The clinical results are the headline. The architecture is the part you can actually build on. So I built Bodh (Sanskrit: insight) — an open-source Go reference implementation of MARA, tuned for medicine, with HIPAA-aware governance baked in.
This article is a knowledge dump in two halves:
- Part 1 — Architecture. The patterns that make a multi-agent clinical system auditable, swappable, and safe to evolve.
- Part 2 — Compliance. How those same patterns map to HIPAA, the 21st Century Cures Act, and adjacent regimes — with code, not bullet points.
Disclaimer up front: Bodh is a research and engineering reference. Not approved for clinical use.

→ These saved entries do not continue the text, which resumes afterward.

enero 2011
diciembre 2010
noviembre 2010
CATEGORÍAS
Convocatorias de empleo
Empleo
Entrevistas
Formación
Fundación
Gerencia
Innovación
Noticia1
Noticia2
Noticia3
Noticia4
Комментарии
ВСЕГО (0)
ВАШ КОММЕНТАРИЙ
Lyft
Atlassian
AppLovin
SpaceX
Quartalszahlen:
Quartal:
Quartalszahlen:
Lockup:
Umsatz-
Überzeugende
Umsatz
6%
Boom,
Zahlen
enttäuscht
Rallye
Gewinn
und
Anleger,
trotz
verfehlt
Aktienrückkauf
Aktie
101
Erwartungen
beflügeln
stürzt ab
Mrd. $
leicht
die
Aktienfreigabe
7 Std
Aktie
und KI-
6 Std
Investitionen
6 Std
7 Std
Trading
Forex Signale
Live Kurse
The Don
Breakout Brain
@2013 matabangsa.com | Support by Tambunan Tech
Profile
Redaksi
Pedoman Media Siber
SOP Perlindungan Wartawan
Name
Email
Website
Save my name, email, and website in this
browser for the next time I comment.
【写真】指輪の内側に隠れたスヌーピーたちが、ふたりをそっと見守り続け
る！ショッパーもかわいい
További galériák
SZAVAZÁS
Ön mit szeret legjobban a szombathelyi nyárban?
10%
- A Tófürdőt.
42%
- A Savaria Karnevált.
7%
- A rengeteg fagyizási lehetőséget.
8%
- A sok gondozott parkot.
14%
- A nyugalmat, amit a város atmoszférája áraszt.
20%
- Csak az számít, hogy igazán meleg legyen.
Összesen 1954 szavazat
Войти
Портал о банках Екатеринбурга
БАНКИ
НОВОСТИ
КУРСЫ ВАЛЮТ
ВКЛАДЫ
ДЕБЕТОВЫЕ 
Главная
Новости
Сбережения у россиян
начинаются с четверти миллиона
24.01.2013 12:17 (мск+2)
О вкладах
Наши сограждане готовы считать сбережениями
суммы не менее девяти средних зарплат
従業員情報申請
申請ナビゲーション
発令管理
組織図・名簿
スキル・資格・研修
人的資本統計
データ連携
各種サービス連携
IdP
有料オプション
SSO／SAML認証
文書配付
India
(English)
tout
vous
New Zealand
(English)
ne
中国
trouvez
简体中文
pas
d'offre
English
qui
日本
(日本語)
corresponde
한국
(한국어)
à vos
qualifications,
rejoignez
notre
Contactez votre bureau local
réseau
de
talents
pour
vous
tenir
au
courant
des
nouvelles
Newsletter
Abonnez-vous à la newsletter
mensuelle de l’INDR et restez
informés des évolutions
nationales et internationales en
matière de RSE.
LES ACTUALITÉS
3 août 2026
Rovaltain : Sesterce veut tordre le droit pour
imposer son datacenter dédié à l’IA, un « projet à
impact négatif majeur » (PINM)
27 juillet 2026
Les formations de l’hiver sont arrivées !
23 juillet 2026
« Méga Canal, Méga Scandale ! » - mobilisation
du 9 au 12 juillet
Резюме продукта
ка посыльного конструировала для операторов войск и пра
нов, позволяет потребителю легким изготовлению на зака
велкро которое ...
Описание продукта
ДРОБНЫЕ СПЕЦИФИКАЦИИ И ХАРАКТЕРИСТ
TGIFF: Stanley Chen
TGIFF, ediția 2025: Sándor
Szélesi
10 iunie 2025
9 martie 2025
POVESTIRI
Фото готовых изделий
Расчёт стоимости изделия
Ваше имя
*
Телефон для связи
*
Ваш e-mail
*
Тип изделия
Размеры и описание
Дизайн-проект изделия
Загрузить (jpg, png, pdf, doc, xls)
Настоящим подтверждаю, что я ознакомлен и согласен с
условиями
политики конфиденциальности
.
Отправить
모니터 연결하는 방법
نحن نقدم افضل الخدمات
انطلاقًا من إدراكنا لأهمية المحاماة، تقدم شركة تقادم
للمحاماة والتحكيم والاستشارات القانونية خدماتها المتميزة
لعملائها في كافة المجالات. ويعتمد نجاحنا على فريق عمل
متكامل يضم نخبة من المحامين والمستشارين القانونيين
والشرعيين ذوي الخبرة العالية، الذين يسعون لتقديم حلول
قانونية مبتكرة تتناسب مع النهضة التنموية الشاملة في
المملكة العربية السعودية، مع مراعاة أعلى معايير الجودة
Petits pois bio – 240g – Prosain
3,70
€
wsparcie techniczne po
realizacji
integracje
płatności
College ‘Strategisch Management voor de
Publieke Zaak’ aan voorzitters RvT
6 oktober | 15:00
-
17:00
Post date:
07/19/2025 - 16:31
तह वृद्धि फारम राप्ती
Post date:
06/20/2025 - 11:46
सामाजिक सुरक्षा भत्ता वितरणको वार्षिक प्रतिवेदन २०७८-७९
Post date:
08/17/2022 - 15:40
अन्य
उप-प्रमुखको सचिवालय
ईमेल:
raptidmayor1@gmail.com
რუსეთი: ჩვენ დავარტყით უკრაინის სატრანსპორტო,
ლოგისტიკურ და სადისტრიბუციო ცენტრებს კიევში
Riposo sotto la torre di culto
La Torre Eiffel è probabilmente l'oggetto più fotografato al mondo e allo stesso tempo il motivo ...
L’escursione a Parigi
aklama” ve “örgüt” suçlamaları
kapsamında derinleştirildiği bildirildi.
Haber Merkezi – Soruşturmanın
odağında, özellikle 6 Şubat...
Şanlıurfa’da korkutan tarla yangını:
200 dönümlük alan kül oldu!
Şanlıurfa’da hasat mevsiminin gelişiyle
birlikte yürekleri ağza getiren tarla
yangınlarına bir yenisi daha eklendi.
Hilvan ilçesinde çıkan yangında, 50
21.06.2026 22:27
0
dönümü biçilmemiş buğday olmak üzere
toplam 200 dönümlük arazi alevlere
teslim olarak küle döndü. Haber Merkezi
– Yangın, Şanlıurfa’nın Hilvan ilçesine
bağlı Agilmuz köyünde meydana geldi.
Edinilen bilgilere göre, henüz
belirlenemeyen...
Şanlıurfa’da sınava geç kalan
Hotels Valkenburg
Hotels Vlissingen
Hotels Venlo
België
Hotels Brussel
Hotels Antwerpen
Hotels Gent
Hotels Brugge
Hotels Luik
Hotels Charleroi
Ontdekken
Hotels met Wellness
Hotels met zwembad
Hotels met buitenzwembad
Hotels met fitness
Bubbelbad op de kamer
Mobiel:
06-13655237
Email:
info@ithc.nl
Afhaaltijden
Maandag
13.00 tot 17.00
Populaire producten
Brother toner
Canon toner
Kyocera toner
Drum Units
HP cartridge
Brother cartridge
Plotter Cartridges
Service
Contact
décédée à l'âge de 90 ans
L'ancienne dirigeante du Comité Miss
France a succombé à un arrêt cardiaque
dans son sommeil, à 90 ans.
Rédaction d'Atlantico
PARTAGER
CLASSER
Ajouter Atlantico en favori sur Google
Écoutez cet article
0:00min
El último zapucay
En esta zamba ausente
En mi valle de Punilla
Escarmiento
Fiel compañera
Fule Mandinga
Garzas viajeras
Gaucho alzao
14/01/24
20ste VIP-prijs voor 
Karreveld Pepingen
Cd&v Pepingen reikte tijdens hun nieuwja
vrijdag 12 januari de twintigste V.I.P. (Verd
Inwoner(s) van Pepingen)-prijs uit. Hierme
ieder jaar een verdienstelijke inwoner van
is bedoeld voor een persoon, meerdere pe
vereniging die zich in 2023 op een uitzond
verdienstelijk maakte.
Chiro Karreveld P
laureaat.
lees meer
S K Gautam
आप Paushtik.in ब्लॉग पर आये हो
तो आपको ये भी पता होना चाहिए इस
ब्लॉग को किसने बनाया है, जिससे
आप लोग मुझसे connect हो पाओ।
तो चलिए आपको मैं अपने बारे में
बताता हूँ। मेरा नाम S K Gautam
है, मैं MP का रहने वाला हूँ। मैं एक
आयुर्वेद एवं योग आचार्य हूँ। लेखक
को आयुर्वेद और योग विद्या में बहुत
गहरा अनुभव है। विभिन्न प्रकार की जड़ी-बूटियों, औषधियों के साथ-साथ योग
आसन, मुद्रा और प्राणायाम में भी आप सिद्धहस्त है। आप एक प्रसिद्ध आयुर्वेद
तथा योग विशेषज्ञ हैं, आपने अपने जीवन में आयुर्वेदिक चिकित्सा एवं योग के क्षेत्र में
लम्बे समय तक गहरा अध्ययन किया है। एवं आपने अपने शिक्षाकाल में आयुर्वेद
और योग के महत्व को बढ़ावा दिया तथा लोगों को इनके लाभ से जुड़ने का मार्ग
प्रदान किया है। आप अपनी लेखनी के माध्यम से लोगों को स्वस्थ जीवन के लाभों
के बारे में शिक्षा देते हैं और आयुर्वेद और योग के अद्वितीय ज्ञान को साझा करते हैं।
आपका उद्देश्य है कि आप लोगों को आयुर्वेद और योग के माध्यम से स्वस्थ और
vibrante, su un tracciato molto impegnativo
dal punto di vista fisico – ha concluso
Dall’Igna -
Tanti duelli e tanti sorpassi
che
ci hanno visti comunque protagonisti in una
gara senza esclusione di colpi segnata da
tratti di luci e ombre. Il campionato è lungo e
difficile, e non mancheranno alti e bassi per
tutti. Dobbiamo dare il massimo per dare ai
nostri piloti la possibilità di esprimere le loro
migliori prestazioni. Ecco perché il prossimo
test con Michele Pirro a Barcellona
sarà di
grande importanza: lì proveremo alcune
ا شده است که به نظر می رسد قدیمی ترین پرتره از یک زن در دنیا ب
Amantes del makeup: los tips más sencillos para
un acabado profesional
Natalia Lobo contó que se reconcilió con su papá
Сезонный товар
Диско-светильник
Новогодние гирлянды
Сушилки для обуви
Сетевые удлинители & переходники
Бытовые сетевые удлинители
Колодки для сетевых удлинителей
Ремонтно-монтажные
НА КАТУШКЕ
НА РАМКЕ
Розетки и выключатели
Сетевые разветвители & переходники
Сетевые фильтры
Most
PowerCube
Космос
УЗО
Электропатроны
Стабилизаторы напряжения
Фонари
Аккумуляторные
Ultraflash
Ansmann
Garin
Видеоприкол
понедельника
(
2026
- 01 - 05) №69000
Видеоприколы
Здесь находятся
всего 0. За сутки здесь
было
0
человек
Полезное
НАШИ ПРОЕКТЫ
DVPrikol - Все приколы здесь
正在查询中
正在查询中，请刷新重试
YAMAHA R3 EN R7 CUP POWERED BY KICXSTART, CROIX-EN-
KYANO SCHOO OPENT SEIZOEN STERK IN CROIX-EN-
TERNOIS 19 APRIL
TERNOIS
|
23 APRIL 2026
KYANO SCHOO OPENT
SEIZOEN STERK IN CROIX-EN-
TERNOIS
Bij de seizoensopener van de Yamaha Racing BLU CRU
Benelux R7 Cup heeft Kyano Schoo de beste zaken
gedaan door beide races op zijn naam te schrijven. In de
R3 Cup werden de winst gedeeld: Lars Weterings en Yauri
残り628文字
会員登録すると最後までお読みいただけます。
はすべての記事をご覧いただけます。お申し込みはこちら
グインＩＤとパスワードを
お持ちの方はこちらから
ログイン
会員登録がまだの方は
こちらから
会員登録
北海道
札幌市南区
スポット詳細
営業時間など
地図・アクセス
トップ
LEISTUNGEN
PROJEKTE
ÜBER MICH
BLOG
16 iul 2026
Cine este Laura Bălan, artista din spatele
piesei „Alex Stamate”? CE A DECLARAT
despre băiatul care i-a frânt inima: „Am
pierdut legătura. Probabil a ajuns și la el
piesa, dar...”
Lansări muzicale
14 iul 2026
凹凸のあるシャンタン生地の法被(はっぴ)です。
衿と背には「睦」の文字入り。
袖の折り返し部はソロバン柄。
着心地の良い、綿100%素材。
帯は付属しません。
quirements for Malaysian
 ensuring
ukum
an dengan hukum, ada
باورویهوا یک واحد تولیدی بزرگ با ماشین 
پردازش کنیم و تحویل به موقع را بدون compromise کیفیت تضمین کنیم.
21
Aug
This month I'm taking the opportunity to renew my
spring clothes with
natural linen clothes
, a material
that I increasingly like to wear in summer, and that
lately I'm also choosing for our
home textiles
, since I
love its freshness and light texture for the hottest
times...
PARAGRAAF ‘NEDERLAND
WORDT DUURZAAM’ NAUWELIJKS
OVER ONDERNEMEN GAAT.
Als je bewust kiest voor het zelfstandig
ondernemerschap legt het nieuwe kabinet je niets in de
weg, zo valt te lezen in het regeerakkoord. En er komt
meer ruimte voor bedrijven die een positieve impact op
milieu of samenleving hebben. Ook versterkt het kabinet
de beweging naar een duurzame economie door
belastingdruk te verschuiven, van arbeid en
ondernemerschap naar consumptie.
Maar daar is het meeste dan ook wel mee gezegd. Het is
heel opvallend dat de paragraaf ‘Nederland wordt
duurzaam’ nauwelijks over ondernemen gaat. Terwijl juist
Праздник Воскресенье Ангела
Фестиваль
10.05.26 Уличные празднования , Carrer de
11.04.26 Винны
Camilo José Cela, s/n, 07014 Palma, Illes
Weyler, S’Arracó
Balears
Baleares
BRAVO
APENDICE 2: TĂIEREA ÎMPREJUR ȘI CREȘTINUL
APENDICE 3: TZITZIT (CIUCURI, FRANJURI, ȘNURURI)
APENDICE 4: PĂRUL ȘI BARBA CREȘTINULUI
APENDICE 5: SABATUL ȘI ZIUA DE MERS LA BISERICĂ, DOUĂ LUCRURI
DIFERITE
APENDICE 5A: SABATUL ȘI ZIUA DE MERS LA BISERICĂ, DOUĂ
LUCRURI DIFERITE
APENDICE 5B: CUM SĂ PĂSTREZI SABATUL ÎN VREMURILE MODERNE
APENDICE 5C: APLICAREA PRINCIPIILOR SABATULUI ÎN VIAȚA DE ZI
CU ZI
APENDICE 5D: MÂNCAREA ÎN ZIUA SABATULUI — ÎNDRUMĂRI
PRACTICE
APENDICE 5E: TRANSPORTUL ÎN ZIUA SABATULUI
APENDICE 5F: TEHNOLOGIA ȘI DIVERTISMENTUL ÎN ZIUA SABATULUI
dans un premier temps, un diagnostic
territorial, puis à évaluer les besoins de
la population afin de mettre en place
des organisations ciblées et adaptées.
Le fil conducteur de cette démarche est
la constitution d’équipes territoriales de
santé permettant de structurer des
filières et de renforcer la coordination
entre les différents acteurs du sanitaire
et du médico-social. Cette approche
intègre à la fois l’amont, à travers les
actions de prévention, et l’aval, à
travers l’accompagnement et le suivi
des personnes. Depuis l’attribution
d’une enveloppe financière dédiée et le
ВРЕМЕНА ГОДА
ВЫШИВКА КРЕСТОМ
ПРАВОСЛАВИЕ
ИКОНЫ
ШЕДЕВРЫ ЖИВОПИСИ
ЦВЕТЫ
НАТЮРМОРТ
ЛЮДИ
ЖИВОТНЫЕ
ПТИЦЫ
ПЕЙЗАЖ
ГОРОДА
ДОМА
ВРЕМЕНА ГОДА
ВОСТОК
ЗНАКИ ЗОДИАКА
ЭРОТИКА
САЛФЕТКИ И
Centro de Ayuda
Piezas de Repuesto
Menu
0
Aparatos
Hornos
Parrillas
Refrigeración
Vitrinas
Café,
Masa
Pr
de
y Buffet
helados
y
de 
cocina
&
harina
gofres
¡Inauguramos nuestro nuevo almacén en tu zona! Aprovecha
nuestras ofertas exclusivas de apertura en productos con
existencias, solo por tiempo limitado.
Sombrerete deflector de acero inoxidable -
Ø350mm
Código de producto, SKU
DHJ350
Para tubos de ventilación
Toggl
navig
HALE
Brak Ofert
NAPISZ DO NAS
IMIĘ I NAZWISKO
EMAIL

Demo agents use simulated answers and rule-based inference. Thresholds are illustrative, not clinical guidelines.
Part 1 — Architecture
The core insight: a monolithic LLM call is not the right shape for clinical work
A single big prompt cannot be:
- Audited — there’s no per-step record of who decided what
- Cost-capped — the cost is whatever the model decides to spend
- Regression-tested — when a guideline changes, you can’t isolate the affected step
- Stopped mid-flow — there’s no place for a clinician to intervene
- Swapped per step — you can’t use a cheap model for triage and a strong model for diagnosis
A multi-agent system, with the right boundary discipline, can do all five.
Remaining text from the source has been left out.